[Roadmap] Phasing out the support for old binary format. #7547

trivialfis · 2022-01-09T20:05:19Z

XGBoost has a custom binary model format that has been used since day 1. Later in 1.0, we
introduced the JSON format as an alternative, which has a schema and has better
extensibility. The JSON format has been used as a default format for memory snapshot
serialization (pickle, rds, etc) and has extra features including categorical data support,
extra data feature names, and features types. However, for performance and compatibility
reasons we have continued the support for the old binary format. In 1.6 we plan to add
universal binary JSON as an extension to the current JSON format also as a replacement for the old
binary format.

Motivation

The old binary format is essentially copying internal structures like parameters, tree
nodes into a memory buffer, so it has a fixed memory layout that's difficult to change and
debug. If we look at the Learner class it's full of conditions to work around some
issues in binary format accumulated over the past. These issues root from the situation
that we can not change the binary output in any way, which also has an indirect impact on
how we write code. For instance, we can not change the RegTree structure due to how the
node is stored in the output and it's the very core of XGBoost. To overcome these issues
and clear some room for future development we need to phase out its use.

Roadmap

If the Universal Binary JSON implementation is accepted, I propose the following roadmap
for phasing out the support of the old binary format:

1.6: Add UBJSON and use it as the default format for full serialization (pickle, rds) as
default. Emit warning when users are loading old JSON format. This is necessary since
the default_left is changed from boolean to integer.
1.7: Emit warning when users save or load binary format.
2.0: Continue the warning about the binary format.
2.1: Continue the warning, and save the model as JSON or UBJ as default if the format is not specified. Save model in ubj as the default. #9947
2.2: Remove support for saving old binary format.
2.3: Remove support for loading old binary format. Remove support for the old JSON model.

note

JVM external checkpoint manager uses model suffix.
SHAP Fixes for XGBoost model load and GPU build. shap/shap#3462 .
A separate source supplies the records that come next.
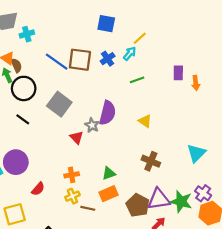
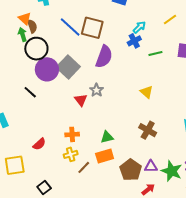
yellow line: (140, 38) -> (170, 20), moved
blue cross: (108, 59) -> (134, 41), moved
green line: (137, 80) -> (155, 54), moved
purple semicircle: (108, 113) -> (104, 57), moved
black line: (23, 119) -> (30, 92), moved
purple circle: (16, 162) -> (47, 69), moved
purple triangle: (159, 199) -> (151, 166), size x0.6
brown line: (88, 208) -> (84, 167), turned -64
The text was updated successfully, but these errors were encountered:

trivialfis · 2022-01-09T20:05:51Z

@hcho3

hcho3 · 2022-01-09T20:10:55Z

This is necessary since
the default_left is changed from boolean to integer.

How necessary is this? Was the default_left changed to improve performance?

trivialfis · 2022-01-09T20:43:02Z

Yes. Most of the improvement comes from the typed array where we can omit the construction of Json struct and the guessing work for the next element. But there's no typed array for boolean.

Actually, there is, but it's not quite useful. The representation of boolean is T and F characters, they are both type and value at the same time. So if we were to have a typed boolean array, the whole array would be either true or false.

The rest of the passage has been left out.